Everyone forgets things from time to time. Who hasn't forgotten their next word, or mixed up the names of their own children? But what should you do if you suspect your loved one might be dealing with dementia?

How Do I Know?

There are no screening tests that diagnose dementia. It is diagnosed by reviewing symptoms and ruling out other conditions such as depression, infection, diabetes, brain tumor, small strokes, even certain vitamin deficiencies. It is important to consult a skilled health care provider in order to diagnose dementia.

The Alzheimer's Association lists information for what to expect during an examination and a doctor's office checklist that will help you and your caregiver prepare for your appointment. There are identified risk factors:
  • Close blood relative has Alzheimer's
  • History of head trauma
  • High blood pressure for a long time
  • Being female
  • Being older
  • Have certain genes linked to Alzheimer's, such as APOE epsilon4 allele
Sadly, there is no cure for Alzheimer's. However, there are treatments available that can help slow down the progress of the disease.  Medications can also help manage symptoms and some of the behavior problems associated with dementia.
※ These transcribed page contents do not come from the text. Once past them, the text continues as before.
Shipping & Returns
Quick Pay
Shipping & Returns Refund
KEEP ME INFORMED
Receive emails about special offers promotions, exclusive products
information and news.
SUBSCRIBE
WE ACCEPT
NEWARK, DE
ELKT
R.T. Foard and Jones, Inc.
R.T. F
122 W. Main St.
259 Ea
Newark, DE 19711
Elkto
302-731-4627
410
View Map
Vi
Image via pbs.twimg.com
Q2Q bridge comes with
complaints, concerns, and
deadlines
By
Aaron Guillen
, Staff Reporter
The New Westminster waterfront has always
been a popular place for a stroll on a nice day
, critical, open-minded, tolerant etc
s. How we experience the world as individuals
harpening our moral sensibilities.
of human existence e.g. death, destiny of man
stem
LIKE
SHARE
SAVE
Many families struggle with the high cost of anti-dementia drugs. Insurance might cover only a portion of the cost. The free FamilyWize discount prescription card helps manage the costs associated with dementia treatment for the following popular anti-dementia medications:
  • Aricept and Aricept ODT
  • Donezepil
  • Exelon
  • Rivastigmine
  • Galantamine
  • Namenda
  • Razadyne and Razadyne ER 
Dementia caregivers should also be aware that these medications and substances can increase confusion.
  • Pain killers
  • Antihistamines
  • Sleeping pills
  • Alcohol
Over the counter and prescription medicines should be carefully monitored and used only with the advise of your doctor.

After my mother fell in our home, injuring her back, the ER doctor prescribed Darvocet for pain. It's a standard pain medication. She became unresponsive to me the next day. She was more confused than normal. We went back to the ER and found that she had a reaction to Darvocet and determined that pain medicines increase her confusion.
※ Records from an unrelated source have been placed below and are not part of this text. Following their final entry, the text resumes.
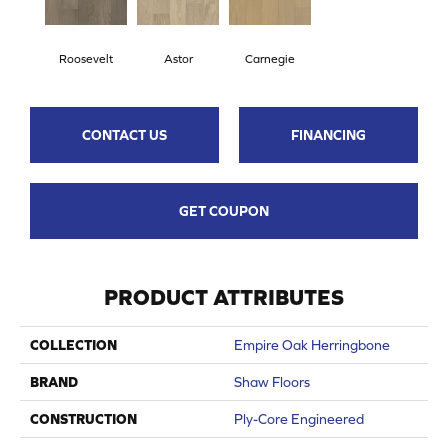
Roosevelt
Astor
Carnegie
CONTACT US
FINANCING
GET COUPON
PRODUCT ATTRIBUTES
COLLECTION
Empire Oak Herringbone
BRAND
Shaw Floors
CONSTRUCTION
Ply-Core Engineered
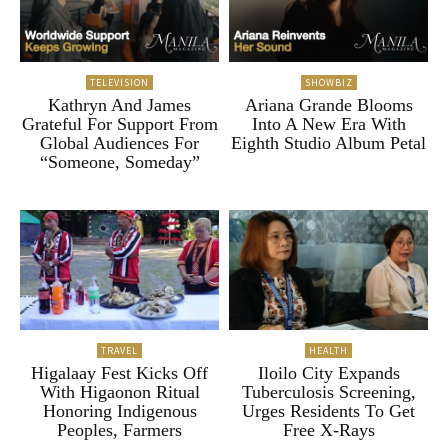
TELEVISION
SHOWBIZ
Kathryn And James
Ariana Grande Blooms
Grateful For Support From
Into A New Era With
Global Audiences For
Eighth Studio Album Petal
“Someone, Someday”
TRAVEL
HEALTH
Higalaay Fest Kicks Off
Iloilo City Expands
With Higaonon Ritual
Tuberculosis Screening,
Honoring Indigenous
Urges Residents To Get
Peoples, Farmers
Free X-Rays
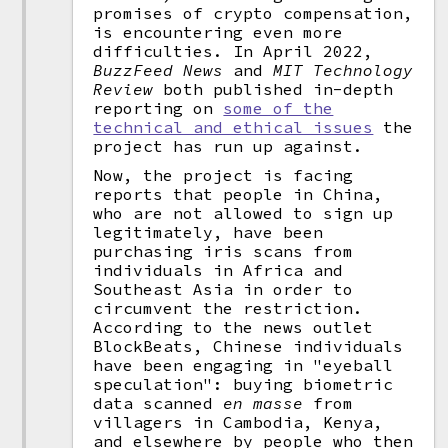
promises of crypto compensation,
is encountering even more
difficulties. In April 2022,
BuzzFeed News
and
MIT Technology
Review
both published in-depth
reporting on
some of the
technical and ethical issues
the
project has run up against.
Now, the project is facing
reports that people in China,
who are not allowed to sign up
legitimately, have been
purchasing iris scans from
individuals in Africa and
Southeast Asia in order to
circumvent the restriction.
According to the news outlet
BlockBeats, Chinese individuals
have been engaging in "eyeball
speculation": buying biometric
data scanned
en masse
from
villagers in Cambodia, Kenya,
and elsewhere by people who then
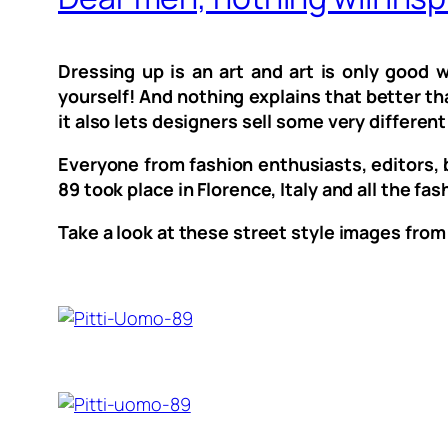
Dressing up is an art and art is only good
yourself! And nothing explains that better th
it also lets designers sell some very differen
Everyone from fashion enthusiasts, editors, b
89 took place in Florence, Italy and all the f
Take a look at these street style images from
I learned quickly to keep print outs of my mom's medications and dosages, along with instructions for what she can/cannot take. I give this to the emergency response team if we call 911, the ER nurse and doctor.
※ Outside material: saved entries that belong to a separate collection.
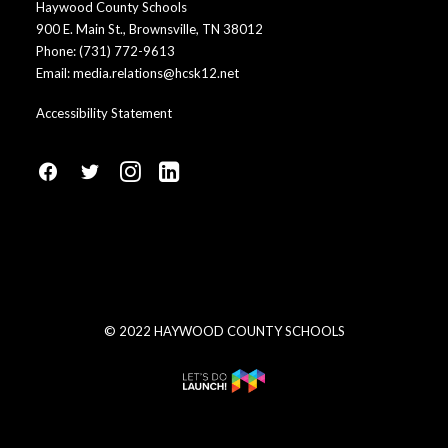
Haywood County Schools
900 E. Main St., Brownsville, TN 38012
Phone:
(731) 772-9613
Email:
media.relations@hcsk12.net
Accessibility Statement
fa
fa
fa
fa
fa-
fa-
fa-
fa-
facebook1
social-
instagram
linkedin-
twitter
square
© 2022 HAYWOOD COUNTY SCHOOLS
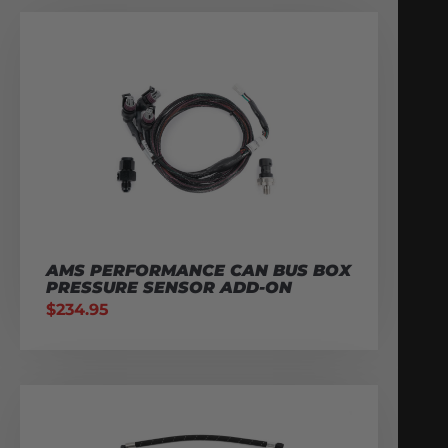
AMS PERFORMANCE CAN BUS BOX
PRESSURE SENSOR ADD-ON
$
234.95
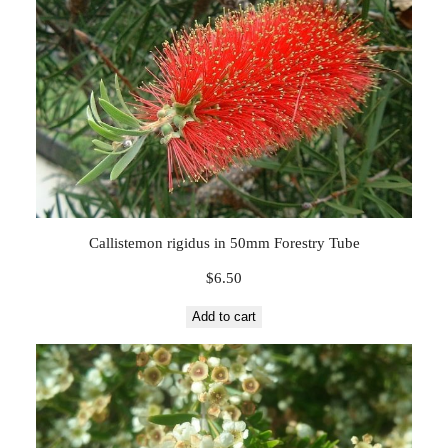
Callistemon rigidus in 50mm Forestry Tube
$
6.50
Add to cart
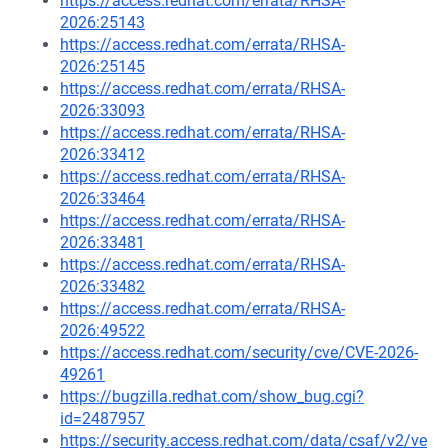
https://access.redhat.com/errata/RHSA-
2026:25143
https://access.redhat.com/errata/RHSA-
2026:25145
https://access.redhat.com/errata/RHSA-
2026:33093
https://access.redhat.com/errata/RHSA-
2026:33412
https://access.redhat.com/errata/RHSA-
2026:33464
https://access.redhat.com/errata/RHSA-
2026:33481
https://access.redhat.com/errata/RHSA-
2026:33482
https://access.redhat.com/errata/RHSA-
2026:49522
https://access.redhat.com/security/cve/CVE-2026-
49261
https://bugzilla.redhat.com/show_bug.cgi?
id=2487957
https://security.access.redhat.com/data/csaf/v2/ve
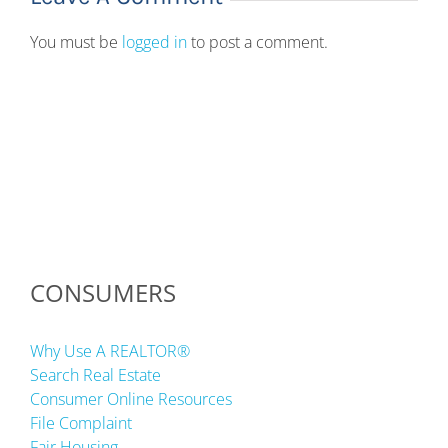
You must be
logged in
to post a comment.
CONSUMERS
Why Use A REALTOR®
Search Real Estate
Consumer Online Resources
File Complaint
Fair Housing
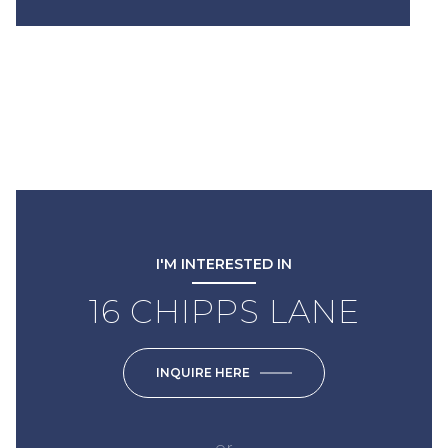
I'M INTERESTED IN
16 CHIPPS LANE
INQUIRE HERE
As caregivers, we are our loved one's advocate. I've had to take my mom to the ER many times in the past two years. Sometimes we go to the ER, come home, and go right back because she has taken another fall. For people living with dementia this can be the norm. We are part of our loved one's medical team. It's not only the doctors and nurses who administer treatments. We are a vital part of the decision making and we are the main line of communication between the professionals and our loved one.

Tips for Caregivers
The Alzheimer's Association has many links for caregivers, even caregiver dementia training.
Our previous blog, Tips for Elder Care - The Sandwich Generation  also has many tips and links to help caregivers.

Life's Full of Surprises
Remember that you are not alone when dealing with Alzheimer's. Take time to enjoy the moments that you have. Some days mom doesn't know who I am. I'm the girl who lives here with her.  This can be a heart breaking moment in dealing with Alzheimer's. Don't let it get you down. After all, when we were teenagers and we used to try to act like we didn't know them when out in public! Paybacks are....kinda funny sometimes, actually. Mom and I try to laugh a lot.  We've learned to let go of a lot from the past, but I also have fun getting to know my new daredevil mama who bought herself a new red car earlier this year.
dementia treatment assisted living
It's not a little red corvette, but mom's dealing with dementia in style!